**YOUR ASSIGNMENT:** Can you retype only the lines from the one with "auf zwei CDs" through the final line of the material, exactly as given?

=== Begin Enclosure ===

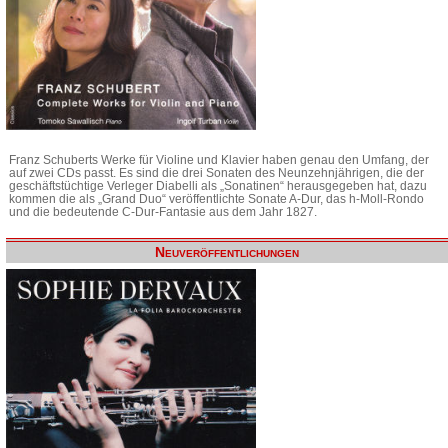
Franz Schuberts Werke für Violine und Klavier haben genau den Umfang, der
auf zwei CDs passt. Es sind die drei Sonaten des Neunzehnjährigen, die der
geschäftstüchtige Verleger Diabelli als „Sonatinen“ herausgegeben hat, dazu
kommen die als „Grand Duo“ veröffentlichte Sonate A-Dur, das h-Moll-Rondo
und die bedeutende C-Dur-Fantasie aus dem Jahr 1827.
Neuveröffentlichungen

=== End Enclosure ===

**EXPECTED OUTPUT:**
auf zwei CDs passt. Es sind die drei Sonaten des Neunzehnjährigen, die der
geschäftstüchtige Verleger Diabelli als „Sonatinen“ herausgegeben hat, dazu
kommen die als „Grand Duo“ veröffentlichte Sonate A-Dur, das h-Moll-Rondo
und die bedeutende C-Dur-Fantasie aus dem Jahr 1827.
Neuveröffentlichungen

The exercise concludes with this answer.